◆ TASK TO CARRY OUT: A word-for-word copy of the entries, with images excluded, is the expected answer.

◆ SUPPLIED MATERIAL:
_ _ _ _ _ _ _

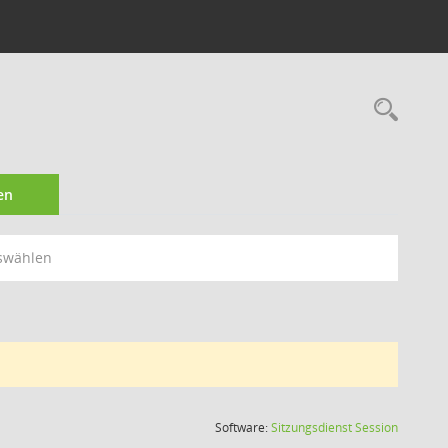
Rec
en
swählen
(Wird in
Software:
Sitzungsdienst
Session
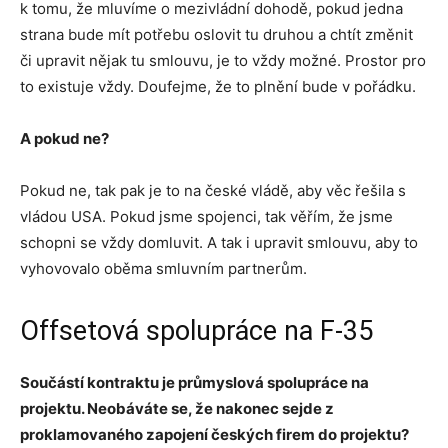
k tomu, že mluvíme o mezivládní dohodě, pokud jedna
strana bude mít potřebu oslovit tu druhou a chtít změnit
či upravit nějak tu smlouvu, je to vždy možné. Prostor pro
to existuje vždy. Doufejme, že to plnění bude v pořádku.
A pokud ne?
Pokud ne, tak pak je to na české vládě, aby věc řešila s
vládou USA. Pokud jsme spojenci, tak věřím, že jsme
schopni se vždy domluvit. A tak i upravit smlouvu, aby to
vyhovovalo oběma smluvním partnerům.
Offsetová spolupráce na F-35
Souč
á
st
í
kontraktu je průmyslov
á
spolupr
á
ce na
projektu.
Neob
á
v
á
te se, že nakonec
sejde z
proklamovan
é
ho
zapojen
í
česk
ý
ch firem do projektu
?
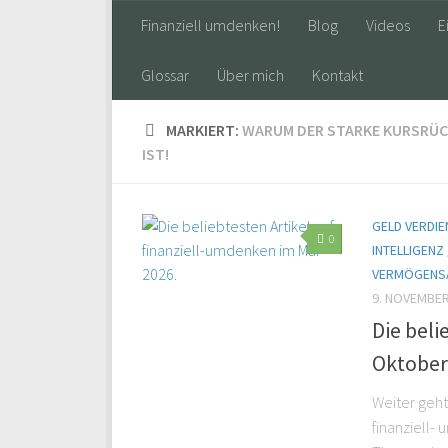
Finanziell umdenken!
Blog
Videos
E
Glossar
Über mich
Kontakt
MARKIERT:
WARUM DER STARKE KURSRÜCK
IST!
GELD VERDIE
0
INTELLIGENZ
VERMÖGENS
9. NOVEMBER
Die beli
Oktober
Weiter geht
finanziell-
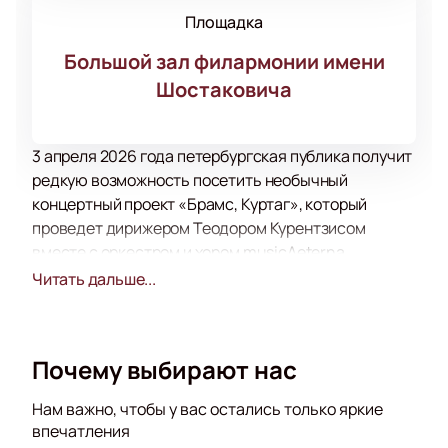
Площадка
Большой зал филармонии имени
Шостаковича
3 апреля 2026 года петербургская публика получит
редкую возможность посетить необычный
концертный проект «Брамс, Куртаг», который
проведет дирижером Теодором Курентзисом
вместе с оркестром и хором musicAeterna.
Мероприятие пройдет в престижном зале
Читать дальше...
Филармонии имени Шостаковича. У вас есть шанс
заблаговременно приобрести билеты и занять
лучшее место для полноценного погружения в мир
Почему выбирают нас
искусства. Уже открыта продажа билетов.
Этот год ознаменован значительным событием —
Нам важно, чтобы у вас остались только яркие
100-летием великого венгерского композитора
впечатления
Дьёрдя Куртага, чье творчество оказало огромное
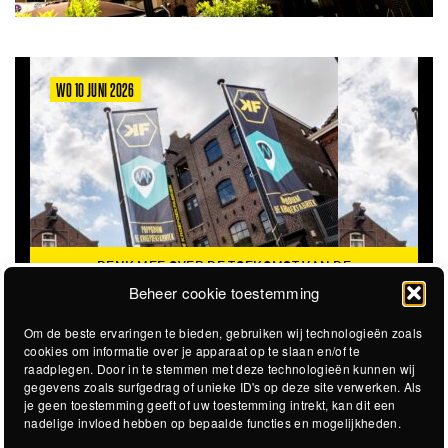
WO 10 JUNI 2026
DENK MEE OVER DE TOEKOMST VAN DE
KROEPOEKFABRIEK
Beheer cookie toestemming
Om de beste ervaringen te bieden, gebruiken wij technologieën zoals
cookies om informatie over je apparaat op te slaan en/of te
raadplegen. Door in te stemmen met deze technologieën kunnen wij
gegevens zoals surfgedrag of unieke ID's op deze site verwerken. Als
je geen toestemming geeft of uw toestemming intrekt, kan dit een
nadelige invloed hebben op bepaalde functies en mogelijkheden.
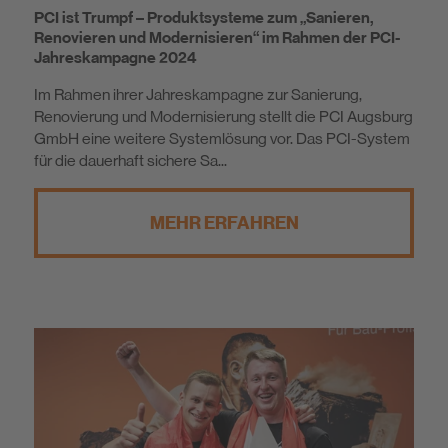
PCI ist Trumpf – Produktsysteme zum „Sanieren,
Renovieren und Modernisieren“ im Rahmen der PCI-
Jahreskampagne 2024
Im Rahmen ihrer Jahreskampagne zur Sanierung,
Renovierung und Modernisierung stellt die PCI Augsburg
GmbH eine weitere Systemlösung vor. Das PCI-System
für die dauerhaft sichere Sa...
MEHR ERFAHREN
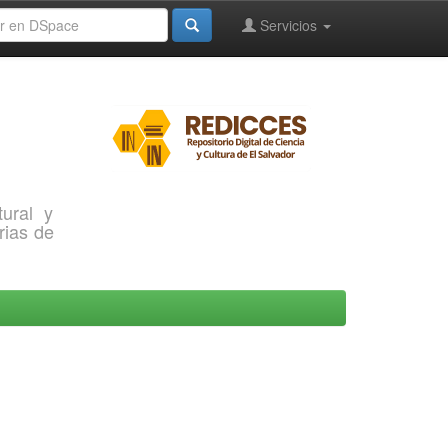
Servicios
ural y
rias de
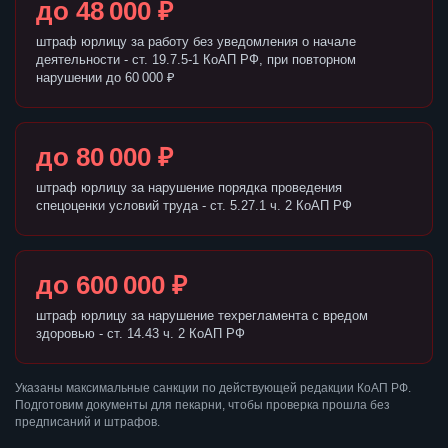
до 48 000 ₽
штраф юрлицу за работу без уведомления о начале
деятельности - ст. 19.7.5-1 КоАП РФ, при повторном
нарушении до 60 000 ₽
до 80 000 ₽
штраф юрлицу за нарушение порядка проведения
спецоценки условий труда - ст. 5.27.1 ч. 2 КоАП РФ
до 600 000 ₽
штраф юрлицу за нарушение техрегламента с вредом
здоровью - ст. 14.43 ч. 2 КоАП РФ
Указаны максимальные санкции по действующей редакции КоАП РФ.
Подготовим документы для пекарни, чтобы проверка прошла без
предписаний и штрафов.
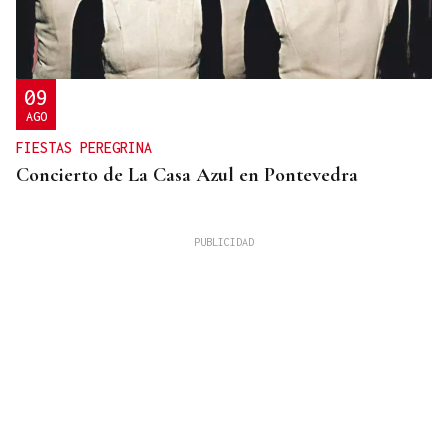
09
AGO
FIESTAS PEREGRINA
Concierto de La Casa Azul en Pontevedra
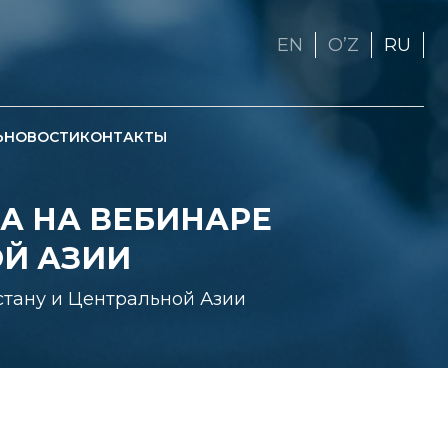
EN
OʼZ
RU
Ь
НОВОСТИ
КОНТАКТЫ
А НА ВЕБИНАРЕ
ОЙ АЗИИ
стану и Центральной Азии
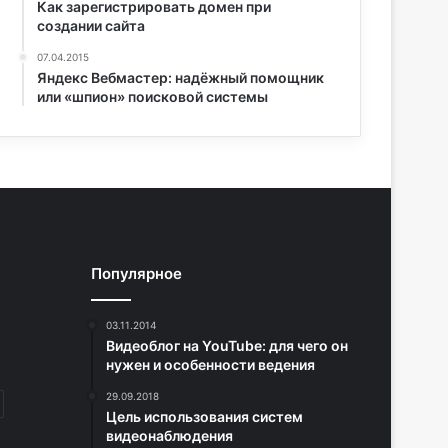
Как зарегистрировать домен при
создании сайта
07.04.2015
Яндекс Вебмастер: надёжный помощник
или «шпион» поисковой системы
Популярное
03.11.2014
Видеоблог на YouTube: для чего он
нужен и особенности ведения
29.09.2018
Цель использования систем
видеонаблюдения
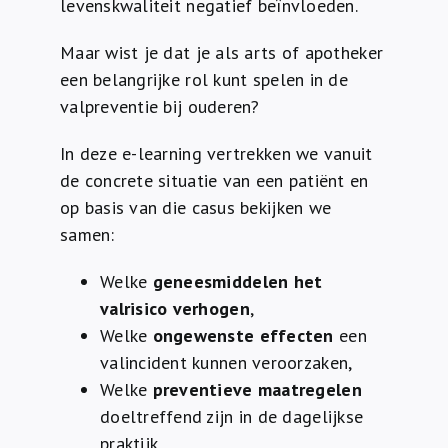
levenskwaliteit negatief beïnvloeden.
Maar wist je dat je als arts of apotheker
een belangrijke rol kunt spelen in de
valpreventie bij ouderen?
In deze e-learning vertrekken we vanuit
de concrete situatie van een patiënt en
op basis van die casus bekijken we
samen:
Welke
geneesmiddelen het
valrisico verhogen
,
Welke
ongewenste effecten
een
valincident kunnen veroorzaken,
Welke
preventieve maatregelen
doeltreffend zijn in de dagelijkse
praktijk.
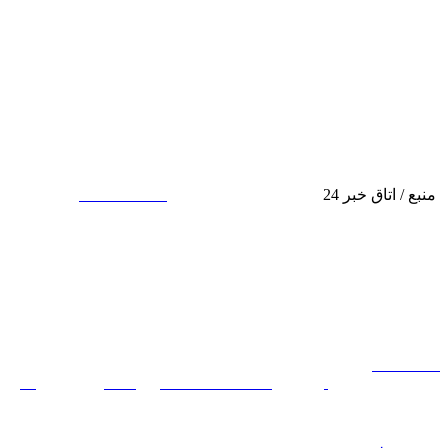
منبع / اتاق خبر 24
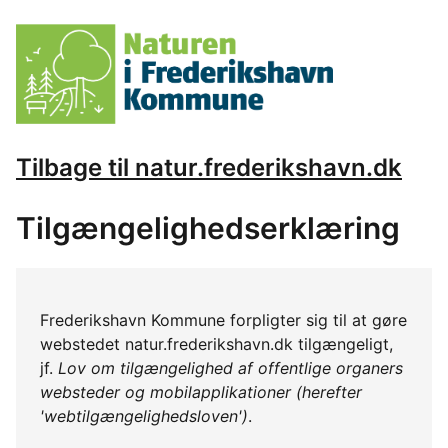
Tilbage til natur.frederikshavn.dk
Tilgængelighedserklæring
Frederikshavn Kommune forpligter sig til at gøre
webstedet natur.frederikshavn.dk tilgængeligt,
jf.
Lov om tilgængelighed af offentlige organers
websteder og mobilapplikationer (herefter
'webtilgængelighedsloven')
.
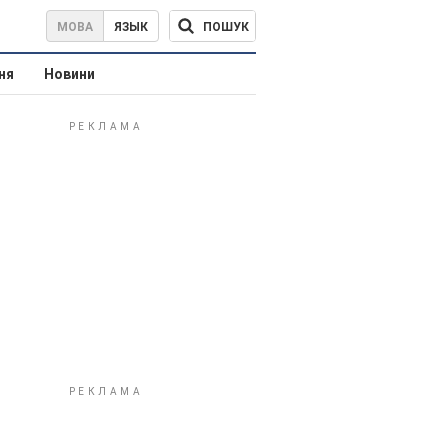
ПОШУК
МОВА
ЯЗЫК
ня
Новини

_ _ _ _ _ _ _

◆ ANSWER SECTION:
Rec
en
swählen
(Wird in
Software:
Sitzungsdienst
Session
k tomu, že mluvíme o mezivládní dohodě, pokud jedna
strana bude mít potřebu oslovit tu druhou a chtít změnit
či upravit nějak tu smlouvu, je to vždy možné. Prostor pro
to existuje vždy. Doufejme, že to plnění bude v pořádku.
A pokud ne?
Pokud ne, tak pak je to na české vládě, aby věc řešila s
vládou USA. Pokud jsme spojenci, tak věřím, že jsme
schopni se vždy domluvit. A tak i upravit smlouvu, aby to
vyhovovalo oběma smluvním partnerům.
Offsetová spolupráce na F-35
Souč
á
st
í
kontraktu je průmyslov
á
spolupr
á
ce na
projektu.
Neob
á
v
á
te se, že nakonec
sejde z
proklamovan
é
ho
zapojen
í
česk
ý
ch firem do projektu
?
Finanziell umdenken!
Blog
Videos
E
Glossar
Über mich
Kontakt
MARKIERT:
WARUM DER STARKE KURSRÜCK
IST!
GELD VERDIE
0
INTELLIGENZ
VERMÖGENS
9. NOVEMBER
Die beli
Oktober
Weiter geht
finanziell-
Площадка
Большой зал филармонии имени
Шостаковича
3 апреля 2026 года петербургская публика получит
редкую возможность посетить необычный
концертный проект «Брамс, Куртаг», который
проведет дирижером Теодором Курентзисом
вместе с оркестром и хором musicAeterna.
Мероприятие пройдет в престижном зале
Читать дальше...
Филармонии имени Шостаковича. У вас есть шанс
заблаговременно приобрести билеты и занять
лучшее место для полноценного погружения в мир
Почему выбирают нас
искусства. Уже открыта продажа билетов.
Этот год ознаменован значительным событием —
Нам важно, чтобы у вас остались только яркие
100-летием великого венгерского композитора
впечатления
Дьёрдя Куртага, чье творчество оказало огромное
WO 10 JUNI 2026
DENK MEE OVER DE TOEKOMST VAN DE
KROEPOEKFABRIEK
Beheer cookie toestemming
Om de beste ervaringen te bieden, gebruiken wij technologieën zoals
cookies om informatie over je apparaat op te slaan en/of te
raadplegen. Door in te stemmen met deze technologieën kunnen wij
gegevens zoals surfgedrag of unieke ID's op deze site verwerken. Als
je geen toestemming geeft of uw toestemming intrekt, kan dit een
nadelige invloed hebben op bepaalde functies en mogelijkheden.
PCI ist Trumpf – Produktsysteme zum „Sanieren,
Renovieren und Modernisieren“ im Rahmen der PCI-
Jahreskampagne 2024
Im Rahmen ihrer Jahreskampagne zur Sanierung,
Renovierung und Modernisierung stellt die PCI Augsburg
GmbH eine weitere Systemlösung vor. Das PCI-System
für die dauerhaft sichere Sa...
MEHR ERFAHREN
Servicios
ural y
rias de
до 48 000 ₽
штраф юрлицу за работу без уведомления о начале
деятельности - ст. 19.7.5-1 КоАП РФ, при повторном
нарушении до 60 000 ₽
до 80 000 ₽
штраф юрлицу за нарушение порядка проведения
спецоценки условий труда - ст. 5.27.1 ч. 2 КоАП РФ
до 600 000 ₽
штраф юрлицу за нарушение техрегламента с вредом
здоровью - ст. 14.43 ч. 2 КоАП РФ
Указаны максимальные санкции по действующей редакции КоАП РФ.
Подготовим документы для пекарни, чтобы проверка прошла без
предписаний и штрафов.
09
AGO
FIESTAS PEREGRINA
Concierto de La Casa Azul en Pontevedra
EN
OʼZ
RU
Ь
НОВОСТИ
КОНТАКТЫ
А НА ВЕБИНАРЕ
ОЙ АЗИИ
стану и Центральной Азии
Как зарегистрировать домен при
создании сайта
07.04.2015
Яндекс Вебмастер: надёжный помощник
или «шпион» поисковой системы
Популярное
03.11.2014
Видеоблог на YouTube: для чего он
нужен и особенности ведения
29.09.2018
Цель использования систем
видеонаблюдения
levenskwaliteit negatief beïnvloeden.
Maar wist je dat je als arts of apotheker
een belangrijke rol kunt spelen in de
valpreventie bij ouderen?
In deze e-learning vertrekken we vanuit
de concrete situatie van een patiënt en
op basis van die casus bekijken we
samen:
Welke
geneesmiddelen het
valrisico verhogen
,
Welke
ongewenste effecten
een
valincident kunnen veroorzaken,
Welke
preventieve maatregelen
doeltreffend zijn in de dagelijkse
praktijk.
منبع / اتاق خبر 24
Tilbage til natur.frederikshavn.dk
Tilgængelighedserklæring
Frederikshavn Kommune forpligter sig til at gøre
webstedet natur.frederikshavn.dk tilgængeligt,
jf.
Lov om tilgængelighed af offentlige organers
websteder og mobilapplikationer (herefter
'webtilgængelighedsloven')
.
ПОШУК
МОВА
ЯЗЫК
ня
Новини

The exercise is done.